Ayat-ayat di atas membicarakan hal berikut: Bahwa Allah menciptakan manusia
untuk satu tugas khusus, yaitu beribadah kepada-Nya. Sedang yang menjamin
rezeki adalah murni tugas Allah. Manusia tak diminta memikirkan urusan rezeki
itu. Lho, kalau kita tak memikirkan urusan rezeki, lantas bagamana kita bisa
makan? Bahkan tanpa makan, bagamana kita bisa beribadah?
So, untuk kejanggalan itu, marilah kita kembali pada kajian bab sebelumnya,
bahwa“mikir” beda dengan “kerja”. Gimana, masih ingat
kan? Ya! Tentu saja kita harus bekerja, jika kita kebetulan ada dalam keadaan
asbab (bukan tajrid). Sebab bekerja itu bagian dari ibadah juga. Tapi jangan
sampai bekerja itu kemudian jadi tujuan. Setelah kita kerja (mencari rezeki),
kita harus alihkan fokus pada tugas yang lebih besar, di mana manusia
diciptakan karenanya Tugas itu tak lain beribadah kpd Allah SWT.
Kita tak perlu mikir bagamana usaha kita, berhasil apa tidak, laba apa tidak,
dst. Sebab yang memberi hasil, sukses/gagal, laba/rugi, kaya/miskin, semuanya
dari Allah. Yang penting kita usaha. Titik.
Jadi jika ada orang yang seharian sudah kerja, lalu pulang masih pening
mikir kerja, bahkan saat solat pun mikirin kerja. Maka jenis orang seperti
itulah yang oleh Ibnu Atha’illah disebut “orang
yang buta mata hatinya”. Mengapa begitu? Ya, sebab tugas utama manusia
bukan bekerja, tapi beribadah kepada Allah. Yang menjamin rezeki itu ya Allah,
bukan pekerjaan.

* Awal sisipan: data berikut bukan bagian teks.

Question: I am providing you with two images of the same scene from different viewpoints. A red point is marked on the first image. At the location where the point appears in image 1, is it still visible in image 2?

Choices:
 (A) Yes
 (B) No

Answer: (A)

Maka yang terpenting bagi kita saat ini, adalah mengetahui apa
saja hal-hal penting yang dibebankan Allah pada kita.
Kita perlu tahu apa saja kewajiban individu kita, apa saja hal yang sunah,
dan apa saja yang merupakan peyempurna. Setelah itu, barulah kita menunaikan
kewajiban-kewajiban kita sesuai ketetapan yang semestinya, supaya tidak
kebalik-balik.
Misal: Allah berfirman “Dan perintahlah keluargamu untuk mengerjakan salat
dan bersabarlah kamu dalam mengerjakannya”
Lantas kita abai pada anak-anak dan keluarga kita. Tak perduli urusan salat
mereka. Tidak memberi pendidikan pd mereka. Dengan alasan bahwa kita sibuk
kerjaan. Urusan kantor. Urusan bisnis, dll. Ini namanya orang yang buta mata
hatinya.
Misalnya lagi: Allah perintahkan kita ununtuk jauhi riba, tipu-menipu, suap
dll. Tapi malah kita lakukan perbuatan itu. karena ambisinya menumpuk kekayaan.

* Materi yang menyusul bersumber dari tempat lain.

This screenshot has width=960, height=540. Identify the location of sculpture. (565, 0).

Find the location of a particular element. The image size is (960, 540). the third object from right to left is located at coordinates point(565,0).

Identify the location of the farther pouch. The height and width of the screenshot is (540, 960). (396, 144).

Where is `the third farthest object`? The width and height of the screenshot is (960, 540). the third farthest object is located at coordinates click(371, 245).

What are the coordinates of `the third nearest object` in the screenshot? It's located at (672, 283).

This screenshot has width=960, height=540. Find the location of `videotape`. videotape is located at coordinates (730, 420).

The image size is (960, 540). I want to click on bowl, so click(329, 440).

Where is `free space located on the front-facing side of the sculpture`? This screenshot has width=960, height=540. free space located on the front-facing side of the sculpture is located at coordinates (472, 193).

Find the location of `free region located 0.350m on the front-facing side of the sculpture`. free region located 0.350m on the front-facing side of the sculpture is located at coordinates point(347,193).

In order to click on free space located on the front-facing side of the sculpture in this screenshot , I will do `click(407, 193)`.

Padahal Allah perintah kita untuk jauhi riba. Allah tak perintahkan kita untuk
jadi kaya.
Allah perintahkan kita untuk bayar zakat, rajin sedekah, berderma, sebagai
ibadah yang bermanfaat bagi kita di dunia dan akhirat. Tapi kita malah kikir,
dengan dalih ini jerih payahku, agar orang tak malas, dll. Padahal perintahnya:
“bersedekahlah!” Urusan orang yang diberi jadi malas itu bukan urusanmu. Kita
hanya diminta bersedekah jika berkelebihan rezeki. Titik.
Dan begitu seterusnya. Kenali tugas pokok kita, lalu laksanakan!